Maputo — Despite the introduction of fiscal stamps in 2017, huge quantities of wines and spirits continue to enter Mozambique without paying any tax, according to a study undertaken by the anti-corruption NGO, the Centre for Public Integrity (CIP).
Speaking at a Maputo press conference on Tuesday, CIP researcher Borges Nhamirre estimated that, over the past three years, this smuggling has cost the state 62.7 million US dollars. He believed that only ten per cent of the drinks entering the country are taxed.
The use of fiscal stamps to seal bottles of wines and spirits has been compromised, Nhamirre claimed, because the stamps themselves are also being sold on the informal market.
According to the CIP research, corrupt customs staff are implicated in this scam, as are some workers of the British company OPSEC, which was hired to produce the fiscal stamps. The deal under which OPEC produces the stamps is valid for 15 years.

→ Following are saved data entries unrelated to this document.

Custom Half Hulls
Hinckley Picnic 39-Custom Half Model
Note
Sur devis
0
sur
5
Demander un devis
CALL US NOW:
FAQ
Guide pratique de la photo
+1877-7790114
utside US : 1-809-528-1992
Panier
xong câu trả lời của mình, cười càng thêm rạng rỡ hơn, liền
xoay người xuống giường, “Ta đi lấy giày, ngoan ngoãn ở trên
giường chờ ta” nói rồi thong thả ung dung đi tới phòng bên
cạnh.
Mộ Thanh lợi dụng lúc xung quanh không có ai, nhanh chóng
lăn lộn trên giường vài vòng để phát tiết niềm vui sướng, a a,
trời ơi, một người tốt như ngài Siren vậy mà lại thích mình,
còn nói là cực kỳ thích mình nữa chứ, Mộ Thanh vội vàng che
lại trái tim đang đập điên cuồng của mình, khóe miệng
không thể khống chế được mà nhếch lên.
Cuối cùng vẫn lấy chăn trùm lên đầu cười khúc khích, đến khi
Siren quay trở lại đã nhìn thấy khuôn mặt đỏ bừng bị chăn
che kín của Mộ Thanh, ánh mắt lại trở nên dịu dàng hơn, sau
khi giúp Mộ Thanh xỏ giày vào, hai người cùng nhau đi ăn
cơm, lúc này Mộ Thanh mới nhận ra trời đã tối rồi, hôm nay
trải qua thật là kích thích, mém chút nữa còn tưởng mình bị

The proof of this, Nhamirre argues, is the drastic decline in the number of fiscal stamps sold by the Mozambican customs service to the producers and importers of wines and spirits. In the first year, 2017, the producers and importers purchased 44 million fiscal stamps. This figure dropped to 28 million in 2018 and to 21 million in 2019.
But there was no accompanying decline in the amount of alcoholic drinks on sale. The bottles are continuing to enter Mozambique, but they are sealed (if at all) with contraband stamps.
“Thse who smuggle the drinks have also managed to smuggle the stamps”, said Nhamirre. “So the entire reform is annulled as long as the stamps remain on sale on the informal market. The smuggler brings in the drinks, buys the stamps and puts them on the bottles. The police can’t arrest him because the stamps are authentic”.
Nhamirre advised the Mozambique Tax Authority (AT) to work with the OPSEC factory producing the stamps, in order to identify the illicit channels whereby they leave the factory and end up in the hands of the smugglers.
Nhamirre believed that, if the fiscal stamps were used correctly, they would raise enough money to allow the Mozambican state to reduce other taxes. It would, for instance, become possible to reduce Value Added Tax (VAT) from the current 17 per cent to 14 per cent.
If the AT did not act, he warned, revenue would continue to fall, “and the formal sector importers will feel discouraged to purchase the stamps legally, because they know that those who obtain the stamps on the informal market are not paying any taxes at all”.